Vi que se le arrugaba la frente.
—Dígame.
—¿Tiene para apuntar?
—Dígame el número. Lo apuntaré cuando se vaya.
Volvió a fruncir el ceño mientras yo le recitaba mi número de teléfono; al menos me dio la impresión de que hacía un esfuerzo por memorizarlo.
—Perfecto —dijo, cuando terminé.
Me pareció que estaba pensando en algo más, pero que no iba a decírmelo. Tal vez sabía dónde estaba Idabell; a lo mejor le daba mi número. No podía saberlo.
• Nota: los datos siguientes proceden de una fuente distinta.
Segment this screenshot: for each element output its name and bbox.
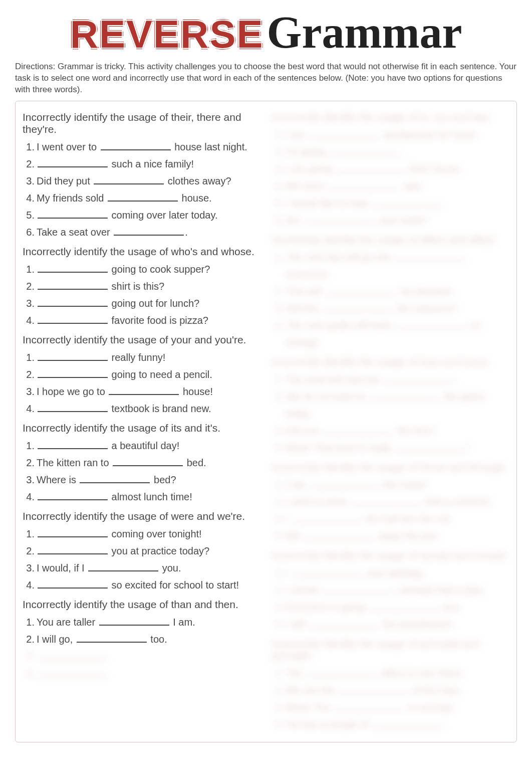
- question-number: 3.: [24, 471, 35, 488]
- answer-blank[interactable]: [38, 281, 108, 290]
- answer-blank[interactable]: [372, 719, 442, 728]
- question-number: 4.: [24, 189, 35, 207]
- answer-blank[interactable]: [395, 252, 465, 261]
- question-number: 1.: [24, 614, 35, 631]
- question-list: 1. a beautiful day!2.The kitten ran to b…: [23, 437, 260, 505]
- answer-blank[interactable]: [38, 491, 108, 500]
- question-number: 4.: [273, 317, 284, 334]
- question-number: 4.: [24, 312, 35, 329]
- question-item: 2. going to need a pencil.: [37, 366, 260, 383]
- answer-blank[interactable]: [323, 425, 393, 434]
- answer-blank[interactable]: [304, 530, 374, 539]
- question-number: 1.: [273, 665, 284, 682]
- question-number: 4.: [24, 488, 35, 505]
- question-item: 1. really funny!: [37, 349, 260, 366]
- answer-blank[interactable]: [38, 403, 108, 412]
- question-item: 1.The seat belt was too .: [286, 371, 509, 388]
- answer-blank[interactable]: [339, 685, 409, 694]
- section-heading: Incorrectly identify the usage of their,…: [23, 111, 260, 135]
- answer-blank[interactable]: [372, 198, 442, 207]
- answer-blank[interactable]: [329, 180, 399, 189]
- answer-blank[interactable]: [307, 668, 377, 677]
- answer-blank[interactable]: [114, 227, 184, 236]
- question-item: 3.I hope we go to house!: [37, 383, 260, 400]
- answer-blank[interactable]: [292, 567, 362, 576]
- question-number: 1.: [273, 476, 284, 493]
- answer-blank[interactable]: [99, 617, 169, 626]
- answer-blank[interactable]: [38, 651, 108, 660]
- question-number: 2.: [24, 278, 35, 295]
- question-number: 2.: [24, 454, 35, 471]
- question-list: 1.You are taller I am.2.I will go, too.3…: [23, 614, 260, 682]
- question-number: 2.: [24, 366, 35, 383]
- section-heading: Incorrectly identify the usage of your a…: [23, 334, 260, 346]
- answer-blank[interactable]: [113, 457, 183, 466]
- answer-blank[interactable]: [38, 545, 108, 554]
- answer-blank[interactable]: [94, 175, 164, 184]
- answer-blank[interactable]: [310, 479, 380, 488]
- answer-blank[interactable]: [323, 303, 393, 312]
- question-item: 4.I will the punishment.: [286, 616, 509, 633]
- question-item: 4.Wow! That post is really !: [286, 439, 509, 456]
- question-item: 1.I your apology.: [286, 564, 509, 581]
- answer-blank[interactable]: [385, 374, 455, 383]
- answer-blank[interactable]: [369, 602, 439, 611]
- answer-blank[interactable]: [309, 129, 379, 138]
- answer-blank[interactable]: [336, 163, 406, 172]
- question-item: 3.I would, if I you.: [37, 559, 260, 576]
- section-heading: Incorrectly identify the usage of lose a…: [272, 356, 509, 368]
- question-number: 3.: [273, 510, 284, 527]
- question-number: 4.: [24, 400, 35, 417]
- answer-blank[interactable]: [88, 562, 158, 571]
- worksheet-header: REVERSE Grammar: [15, 10, 517, 57]
- answer-blank[interactable]: [396, 320, 466, 329]
- question-list: 1.I am sandwiches for lunch.2.I'm going …: [272, 126, 509, 229]
- answer-blank[interactable]: [80, 474, 150, 483]
- question-item: 4.We away the pen.: [286, 527, 509, 544]
- answer-blank[interactable]: [101, 141, 171, 150]
- question-item: 2.The kitten ran to bed.: [37, 454, 260, 471]
- question-item: 2.I went to drive that a moment.: [286, 493, 509, 510]
- question-list: 1. coming over tonight!2. you at practic…: [23, 525, 260, 594]
- section-heading: Incorrectly identify the usage of its an…: [23, 422, 260, 434]
- question-item: 2. you at practice today?: [37, 542, 260, 559]
- answer-blank[interactable]: [38, 298, 108, 307]
- answer-blank[interactable]: [321, 584, 391, 594]
- answer-blank[interactable]: [38, 440, 108, 449]
- question-number: 3.: [24, 559, 35, 576]
- answer-blank[interactable]: [38, 528, 108, 537]
- question-item: 1. coming over tonight!: [37, 525, 260, 542]
- answer-blank[interactable]: [292, 513, 362, 522]
- question-item: 1. going to cook supper?: [37, 261, 260, 278]
- answer-blank[interactable]: [38, 579, 108, 589]
- answer-blank[interactable]: [352, 496, 422, 505]
- answer-blank[interactable]: [38, 668, 108, 677]
- question-item: 5.I would like to help .: [286, 194, 509, 212]
- question-number: 6.: [24, 224, 35, 241]
- answer-blank[interactable]: [38, 264, 108, 273]
- answer-blank[interactable]: [38, 315, 108, 324]
- answer-blank[interactable]: [38, 352, 108, 361]
- question-number: 2.: [273, 283, 284, 300]
- answer-blank[interactable]: [305, 215, 375, 224]
- section-heading: Incorrectly identify the usage of accept…: [272, 549, 509, 561]
- answer-blank[interactable]: [370, 391, 440, 400]
- answer-blank[interactable]: [330, 146, 400, 155]
- answer-blank[interactable]: [77, 634, 147, 643]
- answer-blank[interactable]: [38, 210, 108, 219]
- question-item: 1.I am sandwiches for lunch.: [286, 126, 509, 143]
- answer-blank[interactable]: [395, 442, 465, 451]
- question-item: 3. going out for lunch?: [37, 295, 260, 312]
- answer-blank[interactable]: [309, 619, 379, 628]
- answer-blank[interactable]: [38, 369, 108, 378]
- answer-blank[interactable]: [109, 386, 179, 395]
- answer-blank[interactable]: [38, 158, 108, 167]
- answer-blank[interactable]: [325, 286, 395, 295]
- answer-blank[interactable]: [108, 192, 178, 202]
- question-list: 1.The office is over there.2.We win the …: [272, 665, 509, 733]
- question-item: 2.I would I already had a plan.: [286, 581, 509, 599]
- answer-blank[interactable]: [334, 702, 404, 711]
- question-item: 3.Did they put clothes away?: [37, 172, 260, 189]
- question-item: 3.Where is bed?: [37, 471, 260, 488]
- question-number: 1.: [24, 349, 35, 366]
Me fui con un plan en la cabeza. Le había dado a la pareja Turner/Gasteau todas las oportunidades posibles. Ahora iba a ocuparme de mí. Si Sanchez me interrogaba a la mañana siguiente, contestaría a todas y cada una de sus preguntas con total sinceridad. Si mencionaba al perro, le diría lo que sabía. Yo no era culpable de nada y el sargento tendría que darse cuenta.
Al menos, eso esperaba yo.
Pero cuanto más pensaba, más temía que Sanchez sospechara de mí por algún motivo. ¿Y si hurgaba en las fichas de la comisaría de la Setenta y siete? Mi nombre aparecía en todos aquellos papeles; Ezekiel Rawlins, sospechoso de todo, desde conspiración a asesinato.
Cuanto más cerca estaba de casa, más pensaba que me convenía librarme del perro. Idabell no iba a decirle a nadie que yo lo tenía, porque el perro, o su «accidente», había sido la excusa que había dado para marcharse del colegio por la mañana. Sanchez estaba obligado a seguir el rastro de la profesora de matemáticas. Había un cadáver en su casa, y el muerto del jardín tenía que estar relacionado con ella de un modo u otro.
Deshacerme del perro. No pensaba en otra cosa. Después de todo, era sólo un perro. Y un perro malo y sin ningún valor, para colmo.